Compared to adult patients at high risk for AKI undergoing cardiac surgery [11], pediatric patients display higher baseline urinary [TIMP-2]•[IGFBP7] concentrations, an observation that can hardly be explained by either immaturity of childrens' kidneys or venous congestion in consequence of CHD. Apart from immaturity and venous congestion preoperative fasting may play a decisive role, as it provokes preoperative dehydration with reduced kidney perfusion. Although we did not find a significant difference in perioperative fasting between the two groups, this hypothesis has to be tested in further larger studies. Other biomarkers which have been scrutinized in the setting of CHD (e.g. KIM-1 and NGAL) do not change in non-AKI children [28]. However, contrary to expectations [TIMP-2]•[IGFBP7] levels decrease after surgery in these children. This decline may suggest that CHD is uniformly associated with a certain degree of kidney injury. Against this background, to test urinary [TIMP-2]•[IGFBP7] seems to provide the best means to diagnose and follow kidney dysfunction in the wake of CHD and surgery.

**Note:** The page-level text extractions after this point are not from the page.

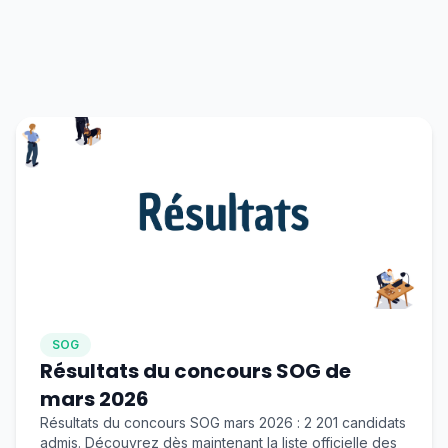
SOG
Résultats du concours SOG de
mars 2026
Résultats du concours SOG mars 2026 : 2 201 candidats
admis. Découvrez dès maintenant la liste officielle des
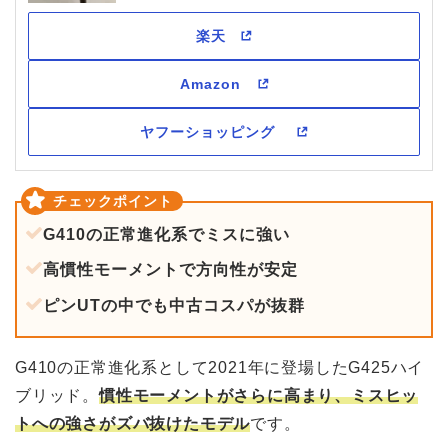
G410の正常進化系でミスに強い
高慣性モーメントで方向性が安定
ピンUTの中でも中古コスパが抜群
G410の正常進化系として2021年に登場したG425ハイ
ブリッド。
慣性モーメントがさらに高まり、ミスヒッ
トへの強さがズバ抜けたモデル
です。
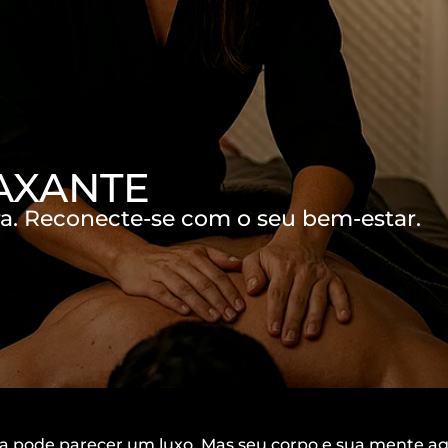
XANTE​
a. Reconecte-se com o seu bem-estar.​
hora pode parecer um luxo. Mas seu corpo e sua mente 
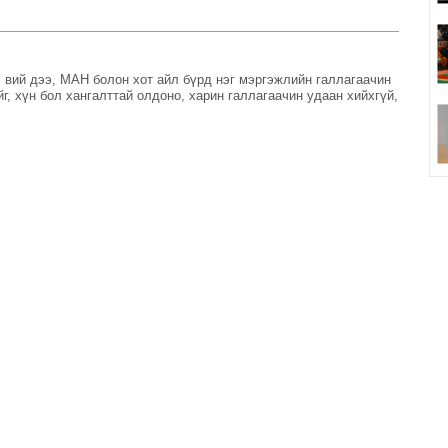
х вий дээ, МАН болон хот айл бүрд нэг мэргэжлийн галлагаачин
г, хүн бол хангалттай олдоно, харин галлагаачин удаан хийхгүй,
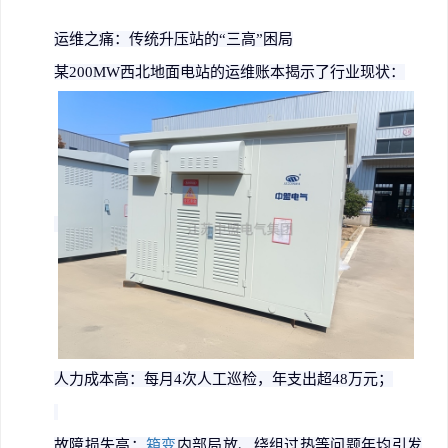
运维之痛：传统升压站的
“
三高
”
困局
某
200MW
西北地面电站的运维账本揭示了行业现状：
人力成本高：每月
4
次人工巡检，年支出超
48
万元；
故障损失高：
箱变
内部局放、绕组过热等问题年均引发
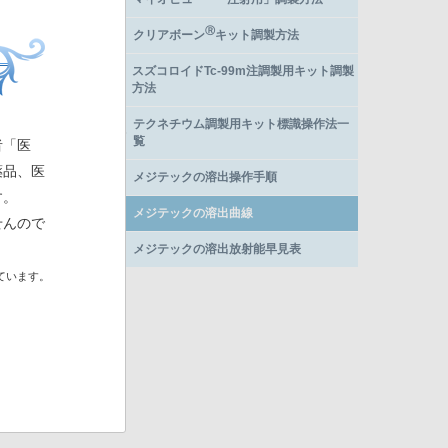
Ⓡ
クリアボーン
キット調製方法
スズコロイドTc-99m注調製用キット調製
方法
テクネチウム調製用キット標識操作法一
覧
者「医
薬品、医
メジテックの溶出操作手順
す。
メジテックの溶出曲線
せんので
メジテックの溶出放射能早見表
ています。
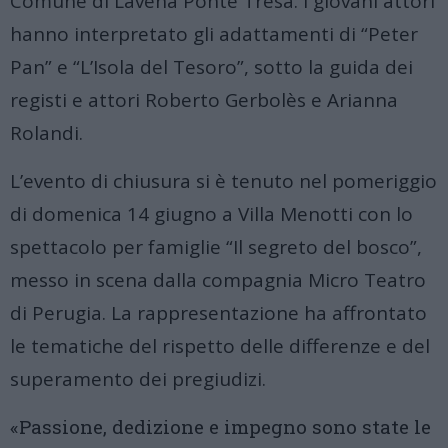
Comune di Lavena Ponte Tresa
.
I giovani attori
hanno interpretato gli adattamenti di “Peter
Pan” e “L’Isola del Tesoro”, sotto la guida dei
registi e attori Roberto Gerbolès e Arianna
Rolandi
.
L’evento di chiusura si è tenuto nel pomeriggio
di domenica 14 giugno a Villa Menotti con lo
spettacolo per famiglie “Il segreto del bosco”,
messo in scena dalla compagnia Micro Teatro
di Perugia
.
La rappresentazione ha affrontato
le tematiche del rispetto delle differenze e del
superamento dei pregiudizi
.
«Passione, dedizione e impegno sono state le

Our study has limitations. In a single center study, we merely looked at a small number of patients out of the broad spectrum of CHD. Although some parameters (e.g. CPB time, duration of mechanical ventilation and hospital length of stay) were not statistically significant between the groups, it is possible that there are differences, but we could not detect them because of the small sample size. The same may be true for the missing difference in the baseline [TIMP-2]•[IGFBP7] levels in patients with either immature kidneys (<2 years) or venous congestion resulting from congenital heart disease. For the clinical model we selected factors that are normally associated with the occurrence of AKI. However, in this study these factors were not associated with the occurrence of AKI. The reason for this might be the small sample size. The results of this pilot study have to be confirmed in a larger study. Further thorough study is needed to more clearly delineate the interactions between kidney dysfunction and specific congenital cardiac lesions on the one hand and the respective performance of biomarkers on the other hand.

In summary, our preliminary study indicates that [TIMP-2]•[IGFBP7] has the potential to become a highly useful biomarker to early predict AKI in children undergoing cardiac surgery.